Transcribed page contents
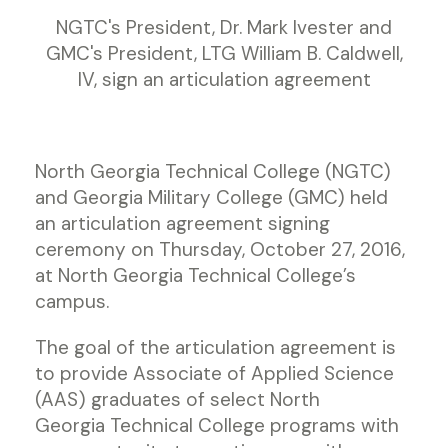
NGTC's President, Dr. Mark Ivester and
GMC's President, LTG William B. Caldwell,
IV, sign an articulation agreement
North Georgia Technical College (NGTC)
and Georgia Military College (GMC) held
an articulation agreement signing
ceremony on Thursday, October 27, 2016,
at North Georgia Technical College’s
campus.
The goal of the articulation agreement is
to provide Associate of Applied Science
(AAS) graduates of select North
Georgia Technical College programs with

■ **ASSIGNED TASK**: Nothing but the lines from the one containing "The goal of the articulation agreement is" through the end of the entries belongs in the answer; repeat them exactly.

■ **EXERCISE RESULT**:
The goal of the articulation agreement is
to provide Associate of Applied Science
(AAS) graduates of select North
Georgia Technical College programs with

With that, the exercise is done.